La rivoluzione spezzata di Hong Kong
di Fabio Ferzetti L'Espresso
Molte rivoluzioni sono rivoluzioni mancate. Alcune sono riuscite anche se (o proprio perché) sono rivoluzioni mancate. Nessuna, riuscita o meno che sia, somiglia a quella tentata dai giovani di Hong Kong nel 2019. Ce lo ricorda questo documentario minuzioso e travolgente che rievoca le diverse fasi della rivolta e l'umanità davvero nuova che le stava dietro. Nuova perché composta da ragazzi e ragazzini pronti a rischiare tutto per la libertà. Nuova perché anonima, intercambiabile, mascherata, e non solo per via dei lacrimogeni.
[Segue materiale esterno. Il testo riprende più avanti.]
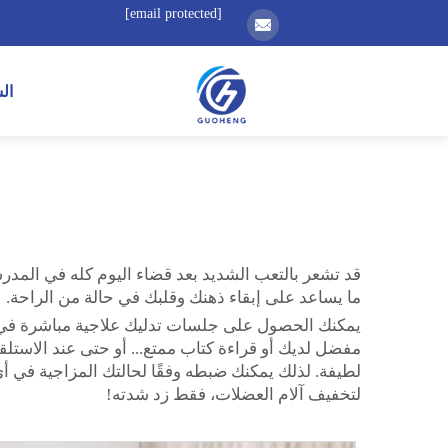
[email protected]
ال
قد تشعر بالتعب الشديد بعد قضاء اليوم كله في المدرس
ما يساعد على إبقاء ذهنك وقلبك في حالة من الراحة.
يمكنك الحصول على جلسات تدليك علاجية مباشرة في مك
مفضل لديك أو قراءة كتاب ممتع... أو حتى عند الاستلق
لطيفة. لذلك يمكنك ضبطه وفقًا لحالتك المزاجية في
لتخفيف آلام العضلات، فقط زد شدته!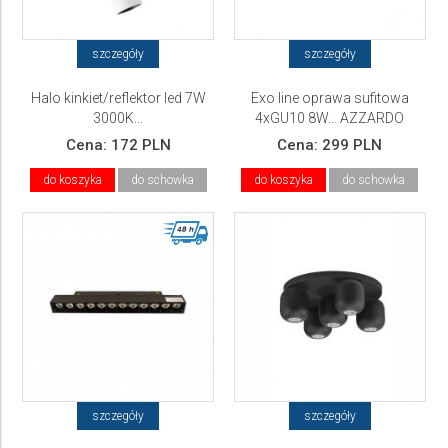
szczegóły
szczegóły
Halo kinkiet/reflektor led 7W
Exo line oprawa sufitowa
3000K...
4xGU10 8W... AZZARDO
Cena:
172 PLN
Cena:
299 PLN
do koszyka
do schowka
do koszyka
do schowka
szczegóły
szczegóły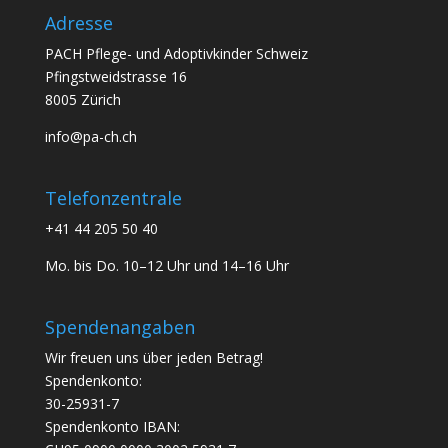
Adresse
PACH Pflege- und Adoptivkinder Schweiz
Pfingstweidstrasse 16
8005 Zürich
info@pa-ch.ch
Telefonzentrale
+41 44 205 50 40
Mo. bis Do. 10–12 Uhr und 14–16 Uhr
Spendenangaben
Wir freuen uns über jeden Betrag!
Spendenkonto:
30-25931-7
Spendenkonto IBAN:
Ma soprattutto capace di Usare gli strumenti della modernità, smartphone e social in testa, con un'agilità e un inventiva che magari non vincono (come potrebbe questa "regione amministrativa speciale piegare la Cina e i suoi spietati "robocops?) ma costringono il Potere a gettare davvero la maschera. Il tutto non in qualche arcaica e remota contrada ma nel cuore della modernità più estrema, con effetti anche visivamente clamorosi a ricordarci il ruolo decisivo della fotogenia, chiamiamola così, nella comunicazione contemporanea. Anche se in primo piano resiste l'umanità struggente di quella folla occidentalizzata ma così diversa da noi, che si alterna in ogni ruolo davanti e dietro agli obiettivi. Ragazzi che si uccidono per lanciare un messaggio (quel fantasma gigante in impermeabile giallo che appare pochi secondi fra i grattacieli un colpo al cuore); genitori che si mobilitano per difendere quei ragazzi; vecchi contadini (lo zio Chen) che urlano il loro disprezzo in faccia ai poliziotti; manifestanti che occupano la Camera ma non toccano un chicco di riso e se proprio hanno fame lasciano i soldi sul tavolo... Inevitabile, con tutte le differenze, pensare al GS (e a "Diaz" di Daniele Vicari). Qui però tutto dura mesi, i ribelli imparano a "farsi acqua per tener testa al nemico, due milioni di hongkonghesi su sette scendono in piazza mentre la polizia arruola i malavitosi per fare il lavoro sporco. E un rappresentante furioso degli ex-coloni, accento "posh e indice puntato contro una ragazza basita, regala con la sua sfuriata una sintesi davvero perfetta della posta in gioco. Da non perdere, anche perché la Cina è vicina a molti, specie nel mondo degli affari, e come già per il documentario sul delitto Khashoggi le piattaforme non fanno esattamente la fila per diffonderlo.